First, some assumptions. In this model, we adhere to these rules:

There is only one CPU that can execute at most one process at any given time
Memory is not an issue
Processes arrive at arbitrary times and in arbitrary order

Here is a pictorial representation of some metrics we can derive from this model:
Terms definitions
The sequence of events proceeds as thus:

The process registers with the scheduler.
The process is stalled for a duration of time, called the wait time, before it begins to run. As we will see, this wait time can range from zero to infinity depending on the policy.
The process runs (perhaps intermittently) until it produces the first visible output. The time it takes to get from Step #1 to here is the response time. The response time is an important element to consider for user-facing processes. A response provides the user an assurance that the process is running and performing its job. An example of this is a load or splash screen for a slow application.
The process finishes. The time it takes to get from Step #1 to here is the turnaround time. The time it takes to get from Step #2 to here is the run time.
In other words: turnaround time = run time + wait time.
The scheduler prepares to execute the next process. The gap between the end of process #1 and the start of process #2 is the context switch time. More generally, a context switch occurs whenever the CPU stops doing one job and takes up another, although not necessarily from the conclusion of one to the commencement of another.

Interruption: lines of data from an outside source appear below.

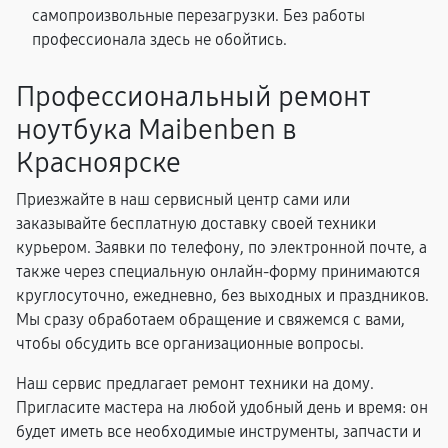
самопроизвольные перезагрузки. Без работы
профессионала здесь не обойтись.
Профессиональный ремонт
ноутбука Maibenben в
Красноярске
Приезжайте в наш сервисный центр сами или
заказывайте бесплатную доставку своей техники
курьером. Заявки по телефону, по электронной почте, а
также через специальную онлайн-форму принимаются
круглосуточно, ежедневно, без выходных и праздников.
Мы сразу обработаем обращение и свяжемся с вами,
чтобы обсудить все организационные вопросы.
Наш сервис предлагает ремонт техники на дому.
Пригласите мастера на любой удобный день и время: он
будет иметь все необходимые инструменты, запчасти и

These metrics are used to measure efficiency for a single process. Modern CPUs must juggle hundreds of processes, so it would be more useful to look at some aggregate metrics instead. Some of these are:

Average wait, response, and turnaround times
Max wait, response, and turnaround times
Utilization, which is the amount of time the CPU spends doing useful work. Here, useful work refers to running processes. For our purposes, the primary sources of non-useful work include deciding what to run next, storing and loading process stack/registers, and any other housekeeping tasks performed by the kernel.
Throughput, which is the number of processes completed in a given timeframe. Throughput is tied closely to utilization, but can be subtly different. Given an influx of quick jobs and slow jobs, always picking quick jobs to run increases throughput even if utilization is the same regardless of order.

A scheduler chooses what metrics to prioritize. We often see a waterbed effect develop when choosing policies. For instance:

Utilization can be increased by disabling preemption and focusing on one job at a time. However, this increases wait time for other processes.
Conversely, frequent preemption leads to lower wait time, but lower utilization.
Wait time can be lowered by switching to new processes as soon as they arrive. However, this lowers utilization.

Scheduling Policies

Scheduling policies are created based on how much each metric is valued in the scheduler. A policy is a tactic by the scheduler to determine the order in which processes run. While it would be ideal to improve all metrics, the waterbed effect causes one metric to worsen as another improves. Depending on the needs of the processes, different policies are used to determine how a scheduler should be designed.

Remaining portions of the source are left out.